§ **SUPPLIED DATA**:
***
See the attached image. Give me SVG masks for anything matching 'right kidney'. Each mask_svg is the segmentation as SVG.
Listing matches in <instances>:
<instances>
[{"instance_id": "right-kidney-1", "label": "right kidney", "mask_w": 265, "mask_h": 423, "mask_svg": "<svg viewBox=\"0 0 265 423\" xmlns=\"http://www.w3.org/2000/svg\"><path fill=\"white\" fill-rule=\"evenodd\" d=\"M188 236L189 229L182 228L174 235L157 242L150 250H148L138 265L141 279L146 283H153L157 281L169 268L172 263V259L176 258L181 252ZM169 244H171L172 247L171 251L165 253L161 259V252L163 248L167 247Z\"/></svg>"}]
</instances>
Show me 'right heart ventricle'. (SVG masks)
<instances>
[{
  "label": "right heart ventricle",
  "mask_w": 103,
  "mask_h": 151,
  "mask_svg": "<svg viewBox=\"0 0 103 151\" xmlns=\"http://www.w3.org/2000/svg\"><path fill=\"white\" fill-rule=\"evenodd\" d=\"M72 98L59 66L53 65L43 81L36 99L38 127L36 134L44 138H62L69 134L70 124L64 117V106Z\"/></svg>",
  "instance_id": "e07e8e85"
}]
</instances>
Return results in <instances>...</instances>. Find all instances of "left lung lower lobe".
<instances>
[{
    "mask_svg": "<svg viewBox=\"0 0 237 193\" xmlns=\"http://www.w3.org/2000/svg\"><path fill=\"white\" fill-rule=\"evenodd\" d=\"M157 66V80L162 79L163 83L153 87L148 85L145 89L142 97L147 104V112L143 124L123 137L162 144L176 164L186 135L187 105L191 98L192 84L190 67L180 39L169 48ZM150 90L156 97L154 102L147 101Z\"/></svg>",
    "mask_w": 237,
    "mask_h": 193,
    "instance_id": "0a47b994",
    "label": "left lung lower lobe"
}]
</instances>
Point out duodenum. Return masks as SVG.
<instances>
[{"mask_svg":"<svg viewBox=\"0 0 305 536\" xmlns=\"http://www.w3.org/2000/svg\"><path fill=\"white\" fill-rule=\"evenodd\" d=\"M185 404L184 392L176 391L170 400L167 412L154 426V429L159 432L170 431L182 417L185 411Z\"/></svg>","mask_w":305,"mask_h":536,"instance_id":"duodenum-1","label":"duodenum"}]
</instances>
***
§ **WORK REQUEST**: Output every entry shown above, exactly.

§ **ANSWER**:
See the attached image. Give me SVG masks for anything matching 'right kidney'. Each mask_svg is the segmentation as SVG.
Listing matches in <instances>:
<instances>
[{"instance_id": "right-kidney-1", "label": "right kidney", "mask_w": 265, "mask_h": 423, "mask_svg": "<svg viewBox=\"0 0 265 423\" xmlns=\"http://www.w3.org/2000/svg\"><path fill=\"white\" fill-rule=\"evenodd\" d=\"M188 236L189 229L182 228L174 235L157 242L150 250H148L138 265L141 279L146 283H153L157 281L169 268L172 263V259L176 258L181 252ZM169 244H171L172 247L171 251L165 253L161 259V252L163 248L167 247Z\"/></svg>"}]
</instances>
Show me 'right heart ventricle'. (SVG masks)
<instances>
[{
  "label": "right heart ventricle",
  "mask_w": 103,
  "mask_h": 151,
  "mask_svg": "<svg viewBox=\"0 0 103 151\" xmlns=\"http://www.w3.org/2000/svg\"><path fill=\"white\" fill-rule=\"evenodd\" d=\"M72 98L59 66L53 65L43 81L36 99L38 127L36 134L44 138H62L69 134L70 124L64 117V106Z\"/></svg>",
  "instance_id": "e07e8e85"
}]
</instances>
Return results in <instances>...</instances>. Find all instances of "left lung lower lobe".
<instances>
[{
    "mask_svg": "<svg viewBox=\"0 0 237 193\" xmlns=\"http://www.w3.org/2000/svg\"><path fill=\"white\" fill-rule=\"evenodd\" d=\"M157 66V80L162 79L163 83L153 87L148 85L145 89L142 97L147 104V112L143 124L123 137L162 144L176 164L186 135L187 105L191 98L192 84L190 67L180 39L169 48ZM150 90L156 97L154 102L147 101Z\"/></svg>",
    "mask_w": 237,
    "mask_h": 193,
    "instance_id": "0a47b994",
    "label": "left lung lower lobe"
}]
</instances>
Point out duodenum. Return masks as SVG.
<instances>
[{"mask_svg":"<svg viewBox=\"0 0 305 536\" xmlns=\"http://www.w3.org/2000/svg\"><path fill=\"white\" fill-rule=\"evenodd\" d=\"M185 404L184 392L176 391L170 400L167 412L154 426V429L159 432L170 431L182 417L185 411Z\"/></svg>","mask_w":305,"mask_h":536,"instance_id":"duodenum-1","label":"duodenum"}]
</instances>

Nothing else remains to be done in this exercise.